Além destas duas vertentes, o site do Alento reúne ainda ensaios relacionados de alguma forma com a comida. Em suma, integra tudo o que possa ser “documentação de uma memória associada a um determinado prato, seja através do registo presencial ou do ensaio”.
Procuram incluir no projecto “pessoas que tenham relações fortes com a comida”, refere Mafalda. “Profissionais ou meramente pessoais”, completa Matilde. E os contactos (e convites) surgem de uma forma bastante informal: através do Instagram perguntam se alguém está disposto a recebê-las para uma refeição. Aceitam o convite e já está.
A vontade, dizem, é desenvolver o projecto para algo “mais complexo, mas mantendo a base”. A investigação deverá ganhar outro peso: “Criar correlações entre hábitos, países, ou dentro do próprio país.” E, embora agora tenham “apenas” uma plataforma digital, a ideia é passar para “um suporte físico”.
“A questão do acesso é muito importante para nós”, garantem. Ao falarem “com as pessoas que enviam as receitas ou as famílias” que visitam, tornou-se evidente “que são também os avós, os pais, as pessoas mais velhas, que ficam entusiasmadas com esta oportunidade de terem um registo” da experiência. Mas, na altura de verem o que foi publicado, dependem dos netos ou dos familiares mais jovens para lhes mostrarem.
Apesar de o Alento ter nascido no final de 2017, foi no início da pandemia que o transformaram num site.

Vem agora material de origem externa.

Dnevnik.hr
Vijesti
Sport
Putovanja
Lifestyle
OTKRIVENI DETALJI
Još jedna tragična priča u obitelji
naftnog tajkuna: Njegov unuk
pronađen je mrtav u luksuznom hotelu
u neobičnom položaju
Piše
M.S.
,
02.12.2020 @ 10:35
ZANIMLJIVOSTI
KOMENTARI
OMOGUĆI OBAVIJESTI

Agora, este projecto “sempre em crescimento” quer ir mais além: para concretizarem totalmente a ideia de democratização, querem fazer o conteúdo chegar a todos através de um livro ou uma revista.

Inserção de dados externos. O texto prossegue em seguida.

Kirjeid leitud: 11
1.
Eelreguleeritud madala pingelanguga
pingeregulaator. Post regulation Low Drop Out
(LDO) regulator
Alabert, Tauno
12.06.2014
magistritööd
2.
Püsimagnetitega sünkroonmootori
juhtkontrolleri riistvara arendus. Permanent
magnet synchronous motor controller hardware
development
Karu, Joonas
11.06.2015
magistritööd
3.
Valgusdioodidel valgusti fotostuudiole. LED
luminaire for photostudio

Além de tudo isto, Alento é também “tornar lento”. E ainda que não tenham uma visão “romancista” do confinamento, admitem que talvez este período tenha ajudado a “olhar um pouco mais para casa, para a família e para quem está mais presente”. E talvez a entrar um bocadinho mais naquele que é o objectivo do projecto: “Reconhecer que podemos dar atenção a momentos mundanos, anteriormente descartados como inúteis”, resume Matilde.
No Natal, quando desafiaram os seguidores a enviarem receitas natalícias e um pequeno texto a acompanhá-las, receberam muitos agradecimentos por terem proporcionado, acima de tudo, um momento de reflexão. “Quando apontamos para estes momentos muito comuns de outra forma é quando os repensamos e lhes damos mais valor.” Vontade de saltar para a cozinha?